The operation of the visual regeneration assisting apparatus 1 including the above-described configuration will be described. The object image (image data) imaged by the imaging device 3 is converted to a control signal by the signal generation portion 101. Moreover, the modulation circuit 103 performs an amplitude modulation of the alternating-current power from the alternating-current power supply 102 based on the control signal, and generates electromagnetic waves. The transmission coil L10 sends the generated electromagnetic waves to the internal device 1b side.

At the internal device lb side, the electromagnetic waves received by the receiver coil L20 are demodulated by the receiving unit 110, and power and a control signal is obtained. At this time, the obtained power is used for the electric stimulation pulse signal output from the electrodes 271 and the operation of the receiving unit 110 itself. In addition, a portion of the power is periodically modulated based on the control signal (electrode designation signal data) only when the switching of the state of the stimulation unit 200 is performed and sent as a periodic-modulated wave. That is, the periodic-modulated wave (alternating-current power) is intermittently supplied in the cable 120 (only when necessary).

On the other hand, a control signal and a clock signal are extracted from the periodic-modulated wave in the stimulation unit 200 side and a command signal is generated. Therefore, the state of the multiplexer 260 is switched and the electric stimulation pulse signal generated from the remaining power which is obtained by the receiving unit 110 is output from the electrodes 271. Moreover, at the stimulation unit 200 side, a condenser (illustration omitted) is charged by using the power of the periodic-modulated wave, and the state of the stimulation unit is held regardless of whether or not the power is supplied.

As described above, the periodic-modulated wave (alternating-current power) is efficiently supplied via the cable only when the switching of the state of the stimulation unit is performed, influence of noise and occurrence risk of a leakage current on a living body are suppressed, and reliability of the apparatus is improved.

In addition, since the clock signal is generated by using the waveform period of the periodic-modulated wave, the circuit for generating the clock signal is not separately required at the simulation unit side, which becomes an advantageous configuration in miniaturization of the stimulation unit. Moreover, power is efficiently supplied to the multiplexer or the like.

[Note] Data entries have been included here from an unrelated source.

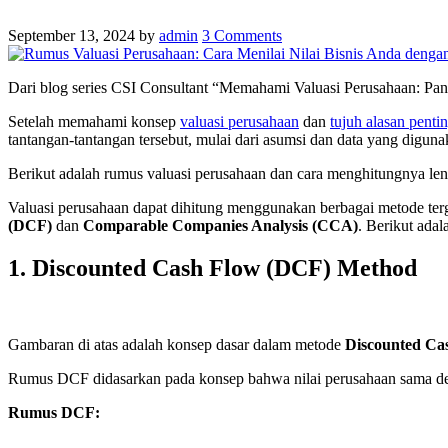
September 13, 2024
by
admin
3
Comments
Dari blog series CSI Consultant “Memahami Valuasi Perusahaan: Pa
Setelah memahami konsep
valuasi perusahaan
dan
tujuh alasan penti
tantangan-tantangan tersebut, mulai dari asumsi dan data yang digun
Berikut adalah rumus valuasi perusahaan dan cara menghitungnya l
Valuasi perusahaan dapat dihitung menggunakan berbagai metode te
(DCF)
dan
Comparable Companies Analysis (CCA)
. Berikut ada
1. Discounted Cash Flow (DCF) Method
Gambaran di atas adalah konsep dasar dalam metode
Discounted Ca
Rumus DCF didasarkan pada konsep bahwa nilai perusahaan sama denga
Rumus DCF: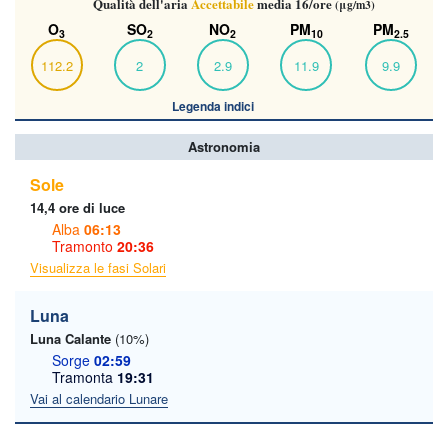
Qualità dell'aria
Accettabile
media 16/ore
(μg/m3)
O
SO
NO
PM
PM
3
2
2
10
2.5
112.2
2
2.9
11.9
9.9
Legenda indici
Astronomia
Sole
14,4 ore di luce
Alba
06:13
Tramonto
20:36
Visualizza le fasi Solari
Luna
Luna Calante
(10%)
Sorge
02:59
Tramonta
19:31
Vai al calendario Lunare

In addition, in the present embodiment, power, the control signal, and the clock signal can be simultaneously obtained by the transmitting of the periodic-modulated wave which is generated by the periodic modulation. That is, since the information is transmitted by a pair of the conducting wires, the number of the wirings in the cable can be decreased, and the cable can be thinner and more flexible. Thereby, the cable is more appropriately disposed in a living body of a patient.

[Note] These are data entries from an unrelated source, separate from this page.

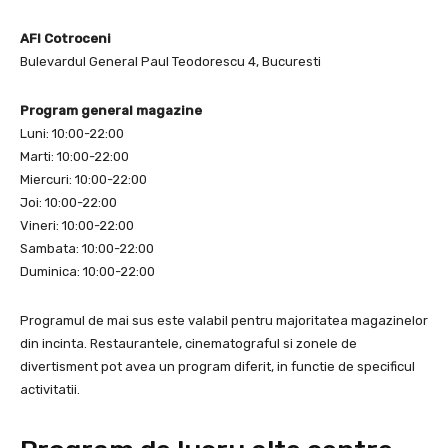
AFI Cotroceni
Bulevardul General Paul Teodorescu 4, Bucuresti
Program general magazine
Luni: 10:00-22:00
Marti: 10:00-22:00
Miercuri: 10:00-22:00
Joi: 10:00-22:00
Vineri: 10:00-22:00
Sambata: 10:00-22:00
Duminica: 10:00-22:00
Programul de mai sus este valabil pentru majoritatea magazinelor
din incinta. Restaurantele, cinematograful si zonele de
divertisment pot avea un program diferit, in functie de specificul
activitatii.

In addition, in the present embodiment, power is supplied from the alternating-current power supply of the outside to the internal device side. However, the present invention is not limited to this. The configuration of the present invention is applied even in a case where the power supply is prepared in the internal device side. Therefore, influence on a living body is suppressed, power is efficiently used, and the living tissue stimulation apparatus can be used in a living body over a more extended period of time.

Moreover, in the above, as the living tissue stimulation apparatus, the visual regeneration assisting apparatus is explained as the example. Except for that, the configuration of the present invention can be applied to well-known living tissue stimulation apparatuses, which are implanted in the body of a patient and perform electric stimulation, such as an artificial middle ear for transmitting sound vibrations to an auditory ossicle of a patient or a cardiac pacemaker which is implanted in the chest of a patient and suppresses occurrence of an irregular pulse by applying electrical stimulation to the heart. Thereby, the configuration of the living tissue stimulation apparatus becomes simpler and the power supplied from the power supply can be efficiently used, or the like, which becomes an advantageous configuration when implanting in the body for a long time.